Space Marines undergo an arduous process of receiving various implants, culminating in the implantation of the Black Carapace. This allows the Marine a direct and instinctual interface with the armor, making it, in effect, a second skin. The advanced systems of Space Marine power armor also monitor the Marine’s biological functions, feeding the Marine medical information.

Components

While Space Marine Armor has evolved and changed over the Millennia, key components remain the same.

  • Auto-senses: Contained in the helmet, these systems include thought-activated communication arrays and audio filters, targeting reticules and range finders, tactical displays, auspex-links, and a host of other features.
  • Photolenses: These protect the Space Marine from light bursts, allow him to see in the infrared and ultraviolet spectrums, and enable vision in low-light conditions.
  • Respirator Vox Grill: This thought-activated device amplifies a Marine’s battle cry to deafening volumes and contains a respirator to filter out toxins and draw upon an internal oxygen supply.
  • Auto-Responsive Shoulder Plates: Shaped to deflect and absorb incoming blows, they usually display heraldry, including Chapter, Company, and Squad symbols.
  • Chestpiece: Designed to protect armored power cables.
  • Backpack Power Unit: This houses the primary power core for the armor, reserve cells, and an emergency solar collector.
  • Life Signs Monitor: Regulate a suite of life support functions, including an injection system that can regulate painkillers, anti-toxins, and combat stimulants.
  • Nutrient Reservoir: A self-replenishing high-energy food store that can sustain a Space Marine’s metabolism. Thus during a battle, there is no need for a Space Marine to eat or drink.
  • Reinforced Greaves: These incorporate gyroscopic stabilizers and power units that can magnetize the soles of the armor’s boots, allowing Space Marines to walk on metal surfaces in the void of space or zero gravity environments.

Mark 5 “Heresy Armor”

Unknown “Blackshield” Mk. V Power Armor

The equipping of the legions was only partially complete when the Horus Heresy broke out. Many of the Legions that had just been fully equipped with Mark IV armor turned against the Imperium, while many of the loyal Legions had been deliberately starved of access to it and remained operating with the older Mark II and Mark III armor.

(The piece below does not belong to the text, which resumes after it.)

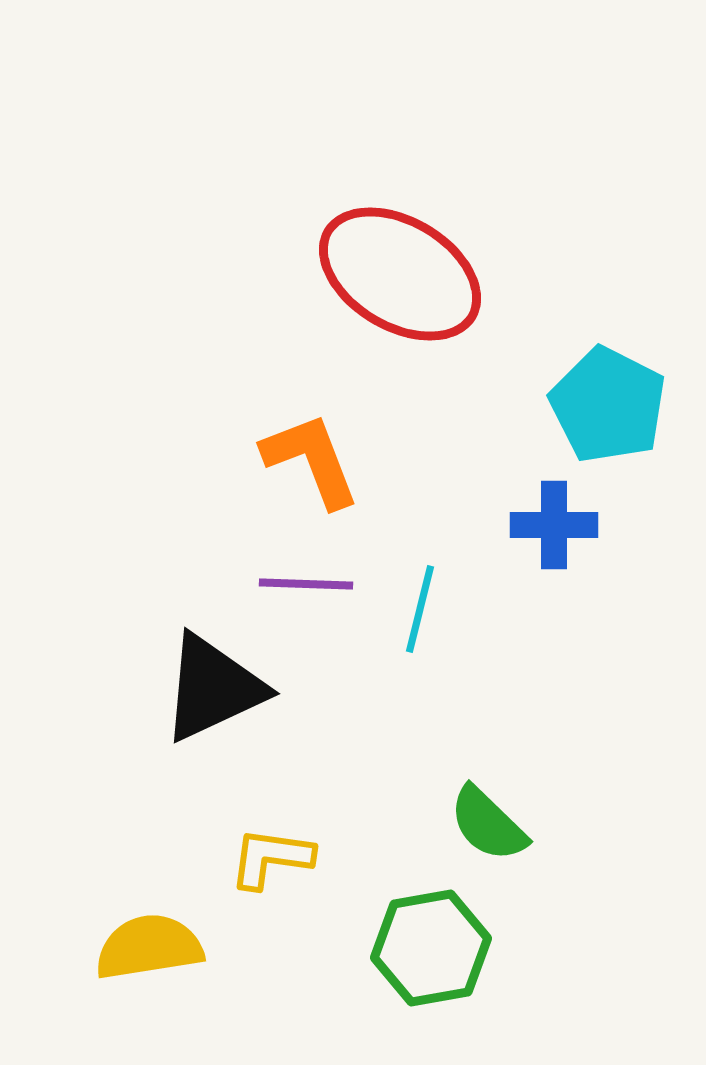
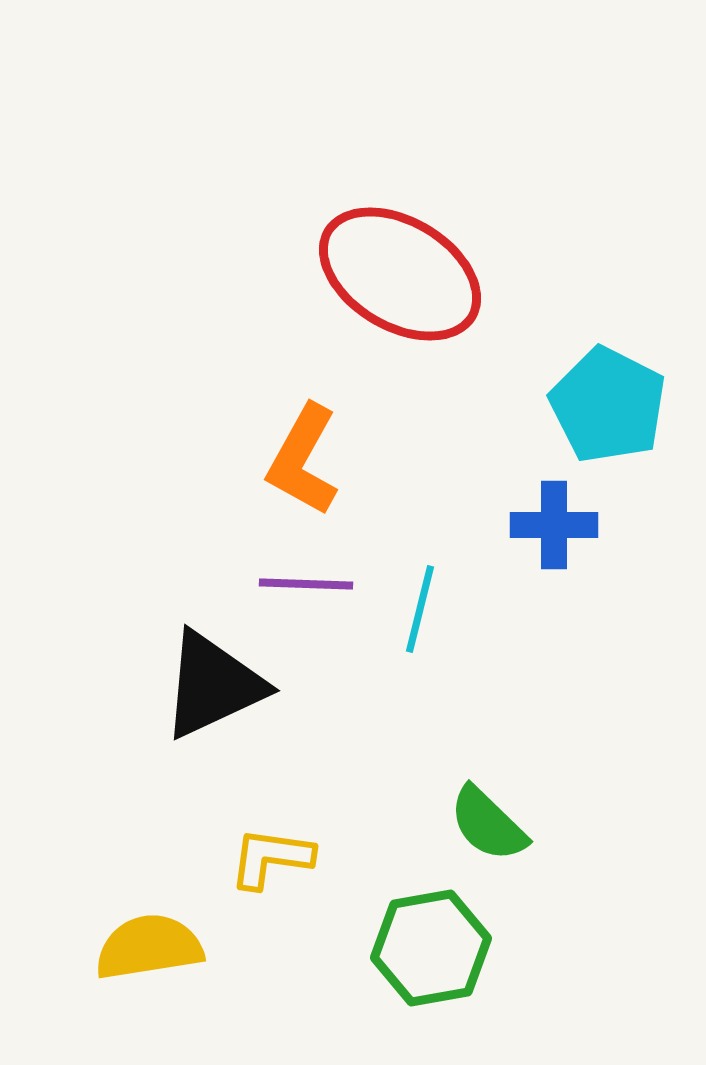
orange L-shape: moved 8 px left; rotated 130 degrees counterclockwise
black triangle: moved 3 px up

Additionally, even the Legions equipped with Mark IV suits quickly found themselves low on spare parts and unable to manufacture replacement units. With war damage and mobile operations, resupply for damaged equipment was difficult or impossible. Marine artificers and Techmarines had to use old-style equipment from older models to keep the legions fighting, as well as salvage from slain enemies and unorthodox innovations of their own.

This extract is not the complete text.